PERSISTENT QUESTION ABOUT DISCREPANCIES ON HART BACKGROUND

Credit...The New York Times Archives
See the article in its original context from
March 24, 1984, Section 1, Page 28Buy Reprints
TimesMachine is an exclusive benefit for home delivery and digital subscribers.
About the Archive
This is a digitized version of an article from The Times’s print archive, before the start of online publication in 1996. To preserve these articles as they originally appeared, The Times does not alter, edit or update them.
Occasionally the digitization process introduces transcription errors or other problems; we are continuing to work to improve these archived versions.

Senator Gary Hart's candidacy for the Democratic Presidential nomination continues to be dogged by a number of questions about his personal background.

These questions deal with subjects ranging from changes in his birthdate to adjustments in his official biography. Many of them have been widely discussed in political circles, and Mr. Hart has addressed them at various times.

Today, for example, The Associated Press quoted him as saying in an interview that he had discussed ''over and over again in great detail everything there is about everyone'' of the questions raised.

''What I find is a suspicion of my word which really bothers me a lot,'' the Colorado Democrat said in the interview. ''When I tell the truth, I expect my word to be taken as truth. Obviously, if I don't tell the truth and people can prove it, that's a very disastrous thing.''

Persistent Questions

No one has proved that Mr. Hart is not telling the truth. But the questions persist because some of the answers given by Mr. Hart contain discrepancies.
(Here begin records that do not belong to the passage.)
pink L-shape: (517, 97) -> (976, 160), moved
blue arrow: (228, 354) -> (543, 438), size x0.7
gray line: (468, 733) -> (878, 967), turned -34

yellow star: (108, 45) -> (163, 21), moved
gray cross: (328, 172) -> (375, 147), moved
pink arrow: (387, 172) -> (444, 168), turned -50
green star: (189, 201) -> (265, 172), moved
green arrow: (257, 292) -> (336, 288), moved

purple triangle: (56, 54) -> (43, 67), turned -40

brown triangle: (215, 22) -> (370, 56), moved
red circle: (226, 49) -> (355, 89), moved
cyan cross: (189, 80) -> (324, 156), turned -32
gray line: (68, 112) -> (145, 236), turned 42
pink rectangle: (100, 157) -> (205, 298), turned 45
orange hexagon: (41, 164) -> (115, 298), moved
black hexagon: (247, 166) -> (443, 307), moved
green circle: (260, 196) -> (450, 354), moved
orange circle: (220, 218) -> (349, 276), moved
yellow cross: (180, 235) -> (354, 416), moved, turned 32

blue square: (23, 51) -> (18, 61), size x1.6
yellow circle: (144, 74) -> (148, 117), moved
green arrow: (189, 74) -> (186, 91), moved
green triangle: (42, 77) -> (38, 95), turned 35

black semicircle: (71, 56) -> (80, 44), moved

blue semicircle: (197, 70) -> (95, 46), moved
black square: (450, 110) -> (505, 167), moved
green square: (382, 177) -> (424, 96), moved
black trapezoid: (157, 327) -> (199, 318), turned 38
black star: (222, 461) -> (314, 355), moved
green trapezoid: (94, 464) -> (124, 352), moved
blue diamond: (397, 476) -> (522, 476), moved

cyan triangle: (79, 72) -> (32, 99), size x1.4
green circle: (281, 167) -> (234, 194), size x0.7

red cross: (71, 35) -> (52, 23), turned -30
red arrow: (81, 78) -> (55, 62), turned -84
What follows is an examination of the questions that have been raised.

Senator Hart, who has emerged with former Vice President Walter F. Mondale as one of two leading Democratic contenders, has changed his signature dramatically in the last decade and has listed his age incorrectly for nearly two decades,

Despite his reducing his age by a year, Senator Hart was still too old for the Naval Reserve commission he obtained in late 1980 and required a special waiver of age regulations before being sworn in with a commission in the Navy Judge Advocate General's Corps.

Moreover, a survey of his vital statistics discloses, he has slightly inflated an item on his official Senate biography in the Congressional Directory and over the years has dropped references to his days as national campaign director for the 1972 Presidential campaign of Senator George McGovern. Discrepancies on Birthdate

Mr. Hart now acknowledges that he was born on Nov. 28, 1936, which makes him 47 years old. In his official biographical listing in the Congressional Directory and in several legal documents, including his Colorado driving license and his applications to the Virginia State Bar and the Colorado Bar Association, Mr. Hart listed his birth date as Nov. 28, 1937, which would make him 46 years old.

At the same time, Mr. Hart has not consistently listed 1937 as the year in which he was born. The earliest known instance of Mr. Hart's using the incorrect birth year is his application to the Virginia Bar, where he was admitted on Feb. 19, 1965. However, in his official declaration of his candidacy for the Senate in 1974, now on file in the Colorado State Archives, Mr. Hart listed the correct year of birth.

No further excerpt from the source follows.